- _BRIEF_
Please reproduce the entire listing, character for character.

- _EXERCISE MATERIAL_
'''

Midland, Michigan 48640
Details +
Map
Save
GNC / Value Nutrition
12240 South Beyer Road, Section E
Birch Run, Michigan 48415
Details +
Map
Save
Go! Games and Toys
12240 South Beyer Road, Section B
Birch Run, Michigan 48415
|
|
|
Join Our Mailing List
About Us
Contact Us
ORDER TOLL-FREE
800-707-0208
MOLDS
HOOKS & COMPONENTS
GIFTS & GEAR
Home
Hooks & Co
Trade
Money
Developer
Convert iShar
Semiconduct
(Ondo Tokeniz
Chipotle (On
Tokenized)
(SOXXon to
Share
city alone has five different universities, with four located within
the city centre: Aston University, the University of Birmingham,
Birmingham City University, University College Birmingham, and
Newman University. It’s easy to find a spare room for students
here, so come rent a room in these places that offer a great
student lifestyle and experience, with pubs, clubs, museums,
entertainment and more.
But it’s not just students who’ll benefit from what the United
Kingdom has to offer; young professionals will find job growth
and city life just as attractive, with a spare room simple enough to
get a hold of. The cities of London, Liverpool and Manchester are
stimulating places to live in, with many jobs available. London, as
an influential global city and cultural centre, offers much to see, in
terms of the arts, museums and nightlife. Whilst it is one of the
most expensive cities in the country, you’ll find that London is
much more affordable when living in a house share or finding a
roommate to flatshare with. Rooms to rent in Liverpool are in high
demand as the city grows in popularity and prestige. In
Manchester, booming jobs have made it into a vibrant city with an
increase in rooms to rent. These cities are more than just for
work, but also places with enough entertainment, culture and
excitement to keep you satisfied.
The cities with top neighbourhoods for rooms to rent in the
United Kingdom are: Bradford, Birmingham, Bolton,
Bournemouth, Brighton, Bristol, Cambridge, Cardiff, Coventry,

'''

- _SOLUTION BELOW_
Midland, Michigan 48640
Details +
Map
Save
GNC / Value Nutrition
12240 South Beyer Road, Section E
Birch Run, Michigan 48415
Details +
Map
Save
Go! Games and Toys
12240 South Beyer Road, Section B
Birch Run, Michigan 48415
|
|
|
Join Our Mailing List
About Us
Contact Us
ORDER TOLL-FREE
800-707-0208
MOLDS
HOOKS & COMPONENTS
GIFTS & GEAR
Home
Hooks & Co
Trade
Money
Developer
Convert iShar
Semiconduct
(Ondo Tokeniz
Chipotle (On
Tokenized)
(SOXXon to
Share
city alone has five different universities, with four located within
the city centre: Aston University, the University of Birmingham,
Birmingham City University, University College Birmingham, and
Newman University. It’s easy to find a spare room for students
here, so come rent a room in these places that offer a great
student lifestyle and experience, with pubs, clubs, museums,
entertainment and more.
But it’s not just students who’ll benefit from what the United
Kingdom has to offer; young professionals will find job growth
and city life just as attractive, with a spare room simple enough to
get a hold of. The cities of London, Liverpool and Manchester are
stimulating places to live in, with many jobs available. London, as
an influential global city and cultural centre, offers much to see, in
terms of the arts, museums and nightlife. Whilst it is one of the
most expensive cities in the country, you’ll find that London is
much more affordable when living in a house share or finding a
roommate to flatshare with. Rooms to rent in Liverpool are in high
demand as the city grows in popularity and prestige. In
Manchester, booming jobs have made it into a vibrant city with an
increase in rooms to rent. These cities are more than just for
work, but also places with enough entertainment, culture and
excitement to keep you satisfied.
The cities with top neighbourhoods for rooms to rent in the
United Kingdom are: Bradford, Birmingham, Bolton,
Bournemouth, Brighton, Bristol, Cambridge, Cardiff, Coventry,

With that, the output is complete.